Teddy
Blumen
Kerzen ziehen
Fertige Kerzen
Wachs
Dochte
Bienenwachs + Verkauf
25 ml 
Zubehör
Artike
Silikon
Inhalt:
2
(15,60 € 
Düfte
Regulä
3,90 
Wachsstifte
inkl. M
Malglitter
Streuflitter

==

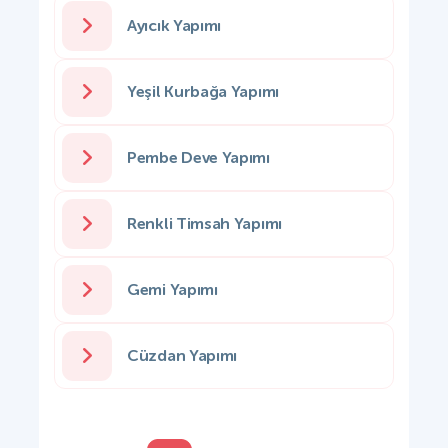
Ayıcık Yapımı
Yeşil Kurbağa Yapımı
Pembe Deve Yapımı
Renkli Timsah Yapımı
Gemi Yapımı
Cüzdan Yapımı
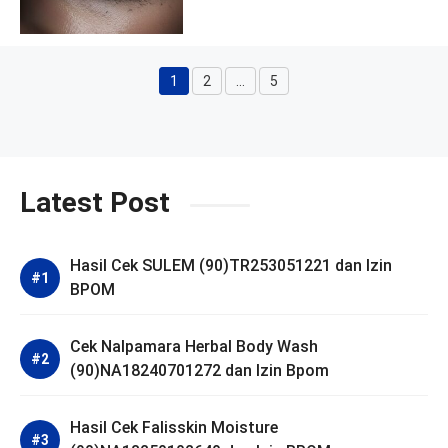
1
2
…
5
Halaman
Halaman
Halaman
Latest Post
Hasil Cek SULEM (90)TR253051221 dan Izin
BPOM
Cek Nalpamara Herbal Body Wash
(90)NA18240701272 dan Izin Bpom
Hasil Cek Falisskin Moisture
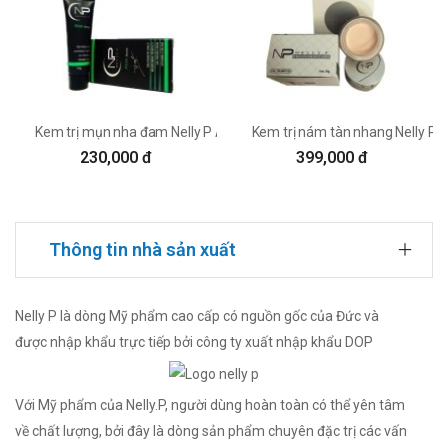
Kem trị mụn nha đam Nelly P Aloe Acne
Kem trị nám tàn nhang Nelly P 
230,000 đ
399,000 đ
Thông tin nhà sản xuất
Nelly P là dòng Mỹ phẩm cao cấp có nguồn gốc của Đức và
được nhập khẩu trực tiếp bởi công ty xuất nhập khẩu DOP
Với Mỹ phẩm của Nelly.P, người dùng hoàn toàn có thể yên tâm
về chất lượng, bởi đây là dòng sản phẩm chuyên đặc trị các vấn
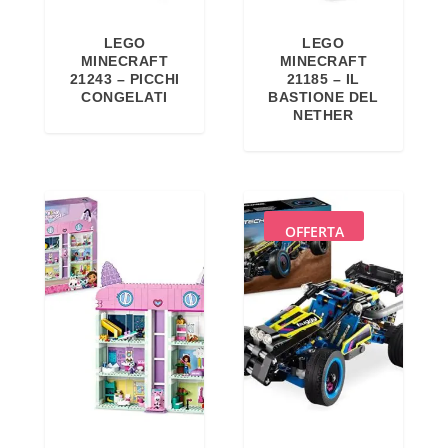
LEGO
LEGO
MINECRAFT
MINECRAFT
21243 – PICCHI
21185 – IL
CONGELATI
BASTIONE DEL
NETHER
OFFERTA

What you should do:
Above are the records; copy from them only the lines starting at the one containing "Cüzdan Yapımı" and ending at the one containing "về chất lượng, bởi", exactly and without pictures.

Written answer:
Cüzdan Yapımı
1
2
…
5
Halaman
Halaman
Halaman
Latest Post
Hasil Cek SULEM (90)TR253051221 dan Izin
BPOM
Cek Nalpamara Herbal Body Wash
(90)NA18240701272 dan Izin Bpom
Hasil Cek Falisskin Moisture
Kem trị mụn nha đam Nelly P Aloe Acne
Kem trị nám tàn nhang Nelly P 
230,000 đ
399,000 đ
Thông tin nhà sản xuất
Nelly P là dòng Mỹ phẩm cao cấp có nguồn gốc của Đức và
được nhập khẩu trực tiếp bởi công ty xuất nhập khẩu DOP
Với Mỹ phẩm của Nelly.P, người dùng hoàn toàn có thể yên tâm
về chất lượng, bởi đây là dòng sản phẩm chuyên đặc trị các vấn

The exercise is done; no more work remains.